Plus de 65 000 personnes auraient été enlevées en Syrie depuis 2011. Par le gouvernement. C'est ce que soutient Amnistie internationale dans un rapport dévoilé aujourd'hui. Le phénomène des «disparitions forcées» serait devenu à ce point «systématique» qu'il représenterait désormais une manne pour le régime de Bachar al-Assad.

Des militants des droits de la personne, des médecins, des travailleurs humanitaires, des journalistes, de simples manifestants. Ils ont tous en commun de s'être opposés au président syrien Bachar al-Assad. Et d'avoir été enlevés.

Depuis le début de la crise, en 2011, les disparitions forcées surviennent «sur une base quasi quotidienne», en Syrie, affirme Amnistie internationale dans un rapport dévoilé aujourd'hui et que La Presse a pu consulter.

L'organisation rapporte que le Réseau syrien pour les droits de la personne a dressé une liste de 65 116 personnes, dont plus de 58 000 civils, ayant été enlevées par les autorités et souligne que leur nombre pourrait être «encore plus grand, plusieurs Syriens ayant peur d'aborder le sujet publiquement».

Le document de 70 pages est le fruit d'entretiens avec des proches de disparus et des gens qui ont été enlevés, puis libérés, menés dans les pays voisins de la Syrie ainsi qu'en Europe, parce que «comme la plupart des organisations internationales, nous n'avons pas accès à la Syrie», explique la chercheuse et auteure du rapport, Nicolette Boehland, que La Presse a jointe hier au Liban.

Marché noir

Le rapport d'Amnistie internationale affirme que ces «crimes contre l'humanité» ont donné lieu à «un marché noir insidieux» où les familles des disparus sont «impitoyablement exploitées» par des «intermédiaires» ou des «négociateurs» qui leur soutirent parfois des dizaines de milliers de dollars en leur promettant des informations ou carrément de retrouver leur proche.

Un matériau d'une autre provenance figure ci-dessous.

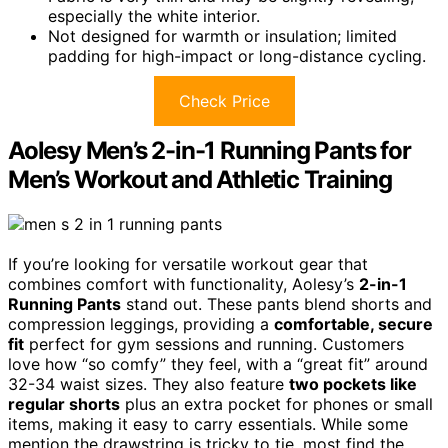
especially the white interior.
Not designed for warmth or insulation; limited
padding for high-impact or long-distance cycling.
Check Price
Aolesy Men’s 2-in-1 Running Pants for
Men’s Workout and Athletic Training
If you’re looking for versatile workout gear that
combines comfort with functionality, Aolesy’s
2-in-1
Running Pants
stand out. These pants blend shorts and
compression leggings, providing a
comfortable, secure
fit
perfect for gym sessions and running. Customers
love how “so comfy” they feel, with a “great fit” around
32-34 waist sizes. They also feature
two pockets like
regular shorts
plus an extra pocket for phones or small
items, making it easy to carry essentials. While some
mention the drawstring is tricky to tie, most find the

Nicolette Boehland raconte que les familles sont parfois si désespérées qu'elles vont jusqu'à vendre leur maison, tout en sachant qu'elles risquent d'être flouées par leur interlocuteur. «Elles prennent tout de même le risque.»

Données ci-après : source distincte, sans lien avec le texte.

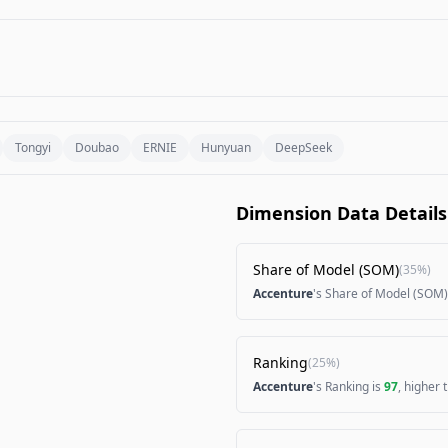
Tongyi
Doubao
ERNIE
Hunyuan
DeepSeek
Dimension Data Details
Share of Model (SOM)
(
35%
)
Accenture
's Share of Model (SOM)
Ranking
(
25%
)
Accenture
's Ranking is
97
, higher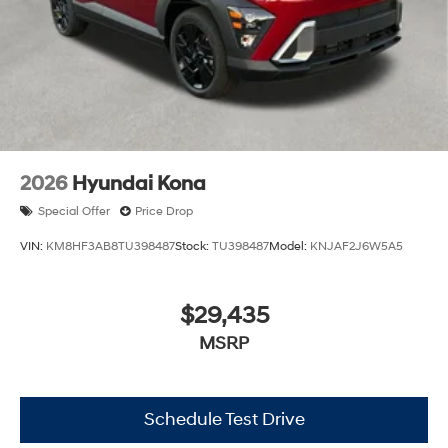
2026
Hyundai Kona
Special Offer
Price Drop
VIN:
KM8HF3AB8TU398487
Stock:
TU398487
Model:
KNJAF2J6W5A5
$29,435
MSRP
Schedule Test Drive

Sur la base des témoignages recueillis, Amnistie internationale affirme que ces disparitions forcées représentent «une grande part de l'économie» et rapportent notamment de l'argent au régime de Bachar al-Assad.

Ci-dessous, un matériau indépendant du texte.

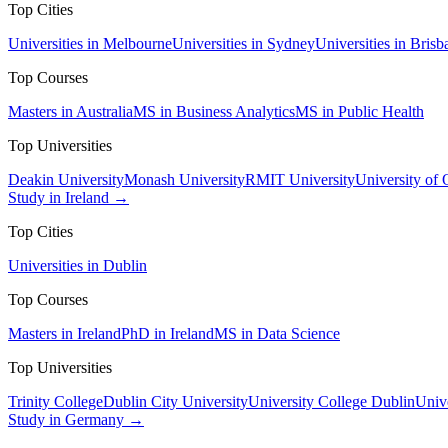
Top Cities
Universities in Melbourne
Universities in Sydney
Universities in Brisb
Top Courses
Masters in Australia
MS in Business Analytics
MS in Public Health
Top Universities
Deakin University
Monash University
RMIT University
University of
Study in Ireland →
Top Cities
Universities in Dublin
Top Courses
Masters in Ireland
PhD in Ireland
MS in Data Science
Top Universities
Trinity College
Dublin City University
University College Dublin
Unive
Study in Germany →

Ce serait même «la poule aux oeufs d'or pour le régime», selon un avocat de Damas qui affirme qu'il s'agit d'«une source de financement sur laquelle il s'est mis à compter».

Inaction internationale

Amnistie internationale rappelle que les disparitions forcées constituent à plusieurs égards une violation des règles de droit internationales et que l'inaction des gouvernements étrangers est un «feu vert» pour le régime de Bachar al-Assad.

«La première chose que la communauté internationale peut faire est de presser le Conseil de sécurité [de l'ONU] de soumettre la situation syrienne à la Cour pénale internationale», lance Nicolette Boehland, évoquant aussi «des sanctions ciblées contre les responsables syriens».

«Qu'ils fassent pression pour qu'on ait accès aux centres de détention», ajoute-t-elle.

Le gouvernement n'a pas le monopole des enlèvements en Syrie et Amnistie internationale prévoit d'ailleurs publier dans les prochains mois un autre rapport, cette fois sur les agissements similaires des groupes armés non étatiques, dont l'ampleur n'est toutefois «pas comparable», précise Nicolette Boehland.

Stagnation

Pendant ce temps, sur le terrain, l'armée syrienne a repris hier le contrôle, avec l'appui de frappes aériennes russes, d'une route importante reliant Alep au centre du pays, qui était tombée aux mains du groupe armé État islamique (EI) le mois dernier.

Il est cependant trop tôt pour conclure que l'entrée en scène de l'aviation russe, il y a un peu plus d'un mois, permet au régime de Bachar al-Assad de reprendre du terrain, affirme le professeur Thomas Juneau, de l'Université d'Ottawa, rappelant qu'il y a par le passé toujours eu des «échanges de terrains» entre les belligérants.«Ce qui semble émerger comme tendance, c'est que les frappes permettent à Assad de consolider ses acquis, mais de faire relativement peu de gains», précise-t-il, estimant qu'il faudra de trois à six mois pour mieux mesurer l'impact de la participation russe dans le conflit.

En attendant, la situation stagne. L'ONU s'est dite hier prête à accueillir dès maintenant des discussions de paix entre le gouvernement syrien et l'opposition, mais Thomas Juneau estime qu'«on est encore très loin de ça».